In a previous posts I looked into using Single instruction, multiple data, SIMD to find the Median value in a sample of integer values as well as I looked into generating pairwise averages.

The definition of median in case of

  • an odd sample size, find 'middle' element of the ordered samples.

  • an even sample size, find the 2 elements in the middle of an ordered sample size, and calculate the average of those.

I have recently came across a blog post from Andrey Akinshin proposing to benefits of using Hodges-Lehmann location estimator to calculate a pseudo-median value.

The Hodges-Lehmann estimator uses Walsh (pairwise) averages as the base of the median.

In this post I will combine the previously shown SIMD solutions for pairwise averages and median, so that it calculates pseudo-median.

Hodges-Lehmann location estimator

To better understand the benefits of using Hodges-Lehmann location estimator compared to median is detailed in Andrey's post. In short it provides better statistical efficiency for smaller sample sizes.
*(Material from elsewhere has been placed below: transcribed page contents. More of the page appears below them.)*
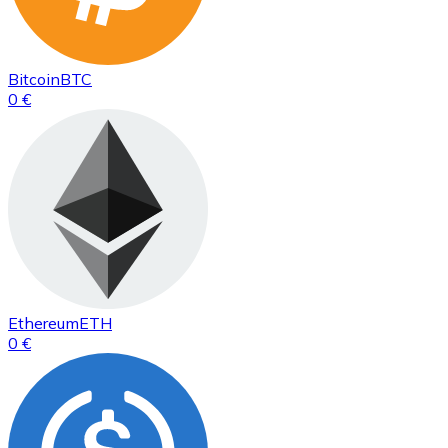
Bitcoin
BTC
0 €
Ethereum
ETH
0 €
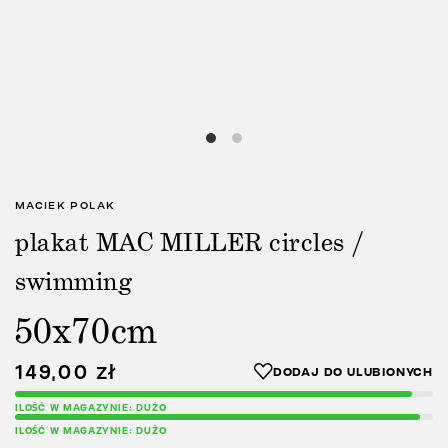
MACIEK POLAK
plakat MAC MILLER circles /
swimming
50x70cm
149,00
zł
ILOŚĆ W MAGAZYNIE: DUŻO
ILOŚĆ W MAGAZYNIE: DUŻO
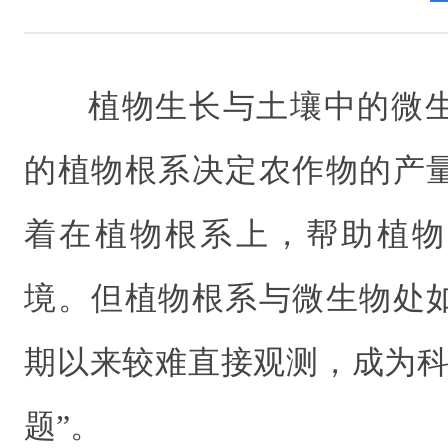
植物生长与土壤中的微
的植物根系决定农作物的产
着在植物根系上，帮助植物
境。但植物根系与微生物处
期以来较难直接观测，成为科
题”。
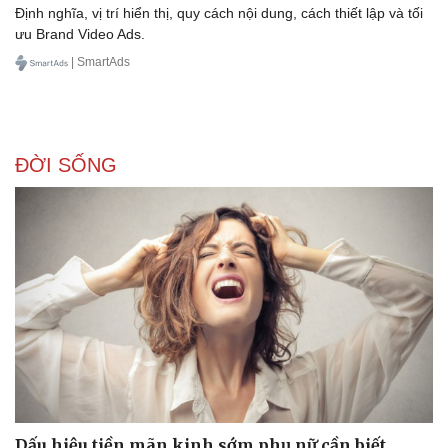
Định nghĩa, vị trí hiển thị, quy cách nội dung, cách thiết lập và tối
ưu Brand Video Ads.
| SmartAds
ĐỜI SỐNG
Dấu hiệu tiền mãn kinh sớm phụ nữ cần biết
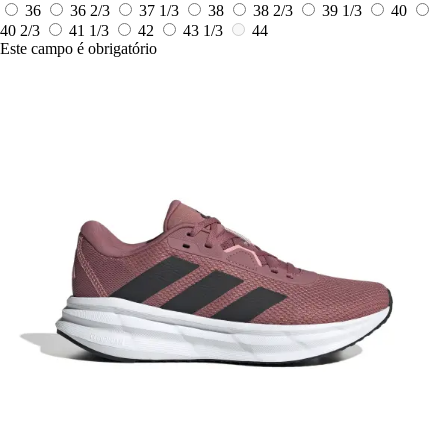
36
36 2/3
37 1/3
38
38 2/3
39 1/3
40
40 2/3
41 1/3
42
43 1/3
44
Este campo é obrigatório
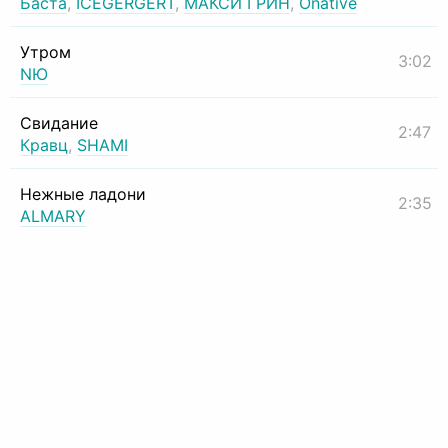
Баста
,
ICEGERGERT
,
МАКСИ ГРИН
,
Onative
Утром
3:02
NЮ
Свидание
2:47
Кравц
,
SHAMI
Нежные ладони
2:35
ALMARY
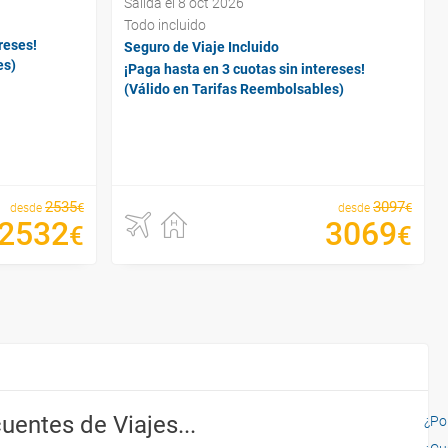
Salida el 8 oct 2026
Todo incluido
reses!
Seguro de Viaje Incluido
es)
¡Paga hasta en 3 cuotas sin intereses!
(Válido en Tarifas Reembolsables)
2535
3097
€
€
desde
desde
2532
3069
€
€
uentes de Viajes...
¿Por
When compared to mean, it is less sensitive to outliers.

While this post does not introduce a fundamentally new idea, it combines two previous findings to create a SIMD based Hodges-Lehmann location estimator.

[Benchmark]
public uint SimdMedian() => GetNth16HeapPositiveNumbers(SimdWalsh());

[Benchmark]
public uint RegularMedian() => GetByOrder(RegularWalsh());

For detailed explanation and implementation of the methods above, please review my previous posts in the topic: An approach to Walsh pais with SIMD and An approach to median with SIMD.

The SimdMedian uses a SIMD approach to generate pairwise averages, then uses the 16-heap positive number implementation of heap sort to iterate to the median number.
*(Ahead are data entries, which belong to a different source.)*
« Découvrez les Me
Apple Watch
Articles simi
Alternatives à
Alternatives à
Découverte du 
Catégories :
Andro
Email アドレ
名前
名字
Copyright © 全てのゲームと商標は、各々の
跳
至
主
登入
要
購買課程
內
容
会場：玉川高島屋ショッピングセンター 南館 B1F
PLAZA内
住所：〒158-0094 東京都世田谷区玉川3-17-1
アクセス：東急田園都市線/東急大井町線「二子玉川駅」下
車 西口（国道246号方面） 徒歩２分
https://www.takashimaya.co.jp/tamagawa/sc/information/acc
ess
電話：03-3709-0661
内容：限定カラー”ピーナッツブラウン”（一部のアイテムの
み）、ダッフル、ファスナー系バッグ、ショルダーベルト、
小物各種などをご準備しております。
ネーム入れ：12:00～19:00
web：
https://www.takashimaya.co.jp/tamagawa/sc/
The RegularMedian method uses the regular non-SIMD solution to generate the pairwise averages and then Array.Sort and indexing to read out the median value.

Benchmarks

The previous posts discussed the individual performance characteristics of the pairwise average generation as well as finding the median number. For the pairwise averages the SIMD solution provides a strong performance gain. In the case of fetching the median value, the results are more nuanced. It only provides a performance gain for large inputs, and even in those cases the gain does not justify the extra complexity. This made GetNth16HeapPositiveNumbers method less attractive for the general usage.
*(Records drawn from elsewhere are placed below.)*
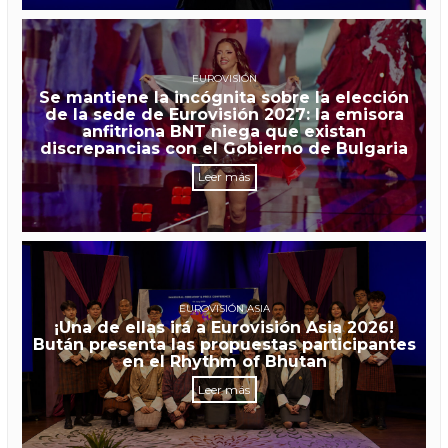
EUROVISIÓN
Se mantiene la incógnita sobre la elección
de la sede de Eurovisión 2027: la emisora
anfitriona BNT niega que existan
discrepancias con el Gobierno de Bulgaria
Leer más
EUROVISIÓN ASIA
¡Una de ellas irá a Eurovisión Asia 2026!
Bután presenta las propuestas participantes
en el Rhythm of Bhutan
Leer más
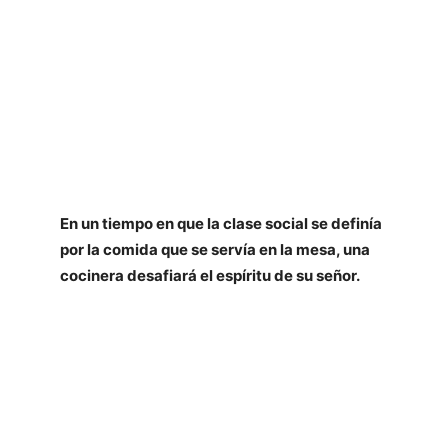
La cocinera de Castamar
de Fernando J. Múñez
Publicación: 29 de enero de 2019
Editorial: Planeta
Páginas: 768
ISBN: 978-8408204787
En un tiempo en que la clase social se definía
por la comida que se servía en la mesa, una
cocinera desafiará el espíritu de su señor.
El autor:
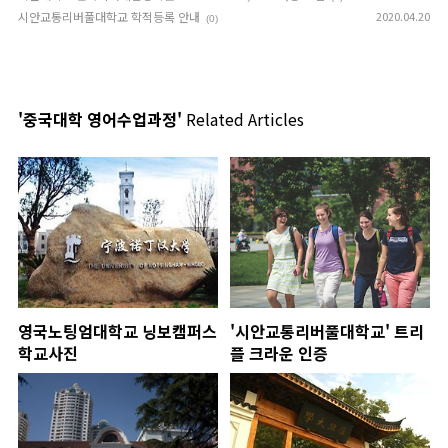
시안교통리버풀대학교 학적등록 안내
2020.04.20
(0)
'중국대학 영어수업과정'
Related Articles
영국노팅엄대학교 닝보캠퍼스
'시안교통리버풀대학교' 트리
학교사진
플 크라운 인증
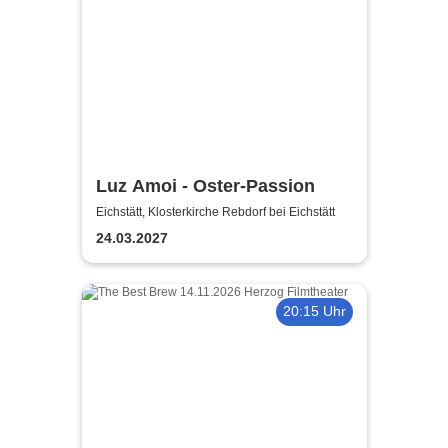
Luz Amoi - Oster-Passion
Eichstätt, Klosterkirche Rebdorf bei Eichstätt
24.03.2027
20:15 Uhr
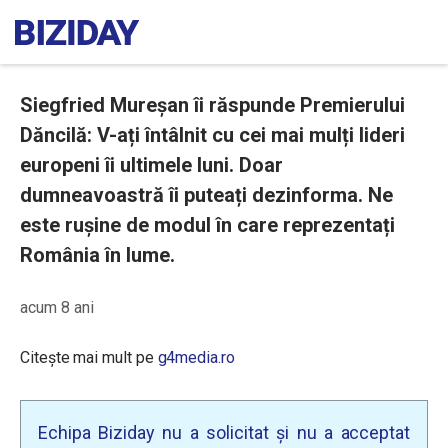
Siegfried Mureșan îi răspunde Premierului
Dăncilă: V-ați întâlnit cu cei mai mulți lideri
europeni îi ultimele luni. Doar
dumneavoastră îi puteați dezinforma. Ne
este rușine de modul în care reprezentați
România în lume.
acum 8 ani
Citește mai mult pe
g4media.ro
Echipa Biziday nu a solicitat și nu a acceptat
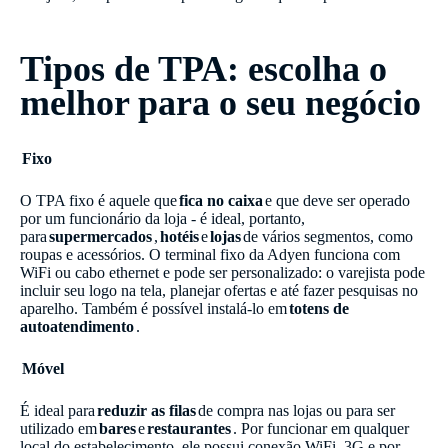
Tipos de TPA: escolha o
melhor para o seu negócio
Fixo
O TPA fixo é aquele que
fica no caixa
e que deve ser operado
por um funcionário da loja - é ideal, portanto,
para
supermercados
,
hotéis
e
lojas
de vários segmentos, como
roupas e acessórios. O terminal fixo da Adyen funciona com
WiFi ou cabo ethernet e pode ser personalizado: o varejista pode
incluir seu logo na tela, planejar ofertas e até fazer pesquisas no
aparelho. Também é possível instalá-lo em
totens de
autoatendimento
.
Móvel
É ideal para
reduzir as filas
de compra nas lojas ou para ser
utilizado em
bares
e
restaurantes
. Por funcionar em qualquer
local do estabelecimento, ele possui conexão WiFi, 3G e por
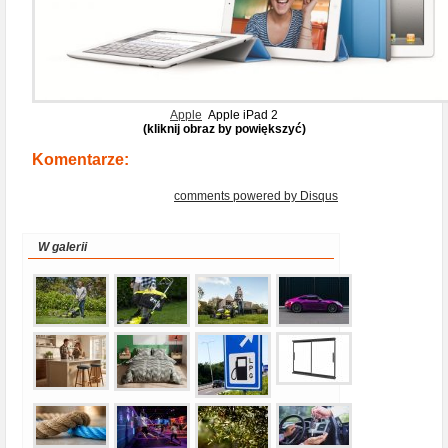
Apple
Apple iPad 2
(kliknij obraz by powiększyć)
Komentarze:
comments powered by
Disqus
W galerii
Based on Andrey Akinshin's post, Hodges-Lehmann location estimator excels on small samples. Although the input sample might be as small, the pairwise averages result quadratic number of pairs. This means that even for small input of 100 samples, the median has to order and search ~5000 elements. This is exactly the range where the GetNth16HeapPositiveNumbers starts yielding performance gains.

Calculating pseudo-median of 100 random integers:

|        Method |     Mean |    Error |   StdDev |
|-------------- |---------:|---------:|---------:|
|    SimdMedian | 61.39 us | 0.566 us | 0.501 us |
| RegularMedian | 92.58 us | 0.856 us | 0.801 us |

Note that due to the nature of these algorithms certain inputs work better, and others worse. For example, if the input is a fully ordered array, the results will be within <5% range for the SIMD and non-SIMD solution. The SIMD based pseudo-median a more competitive solution compared to the SIMD based media. However, the suggestion is still to do careful measurements and evaluation to decide if the performance gain worth the additional complexity of this algorithm.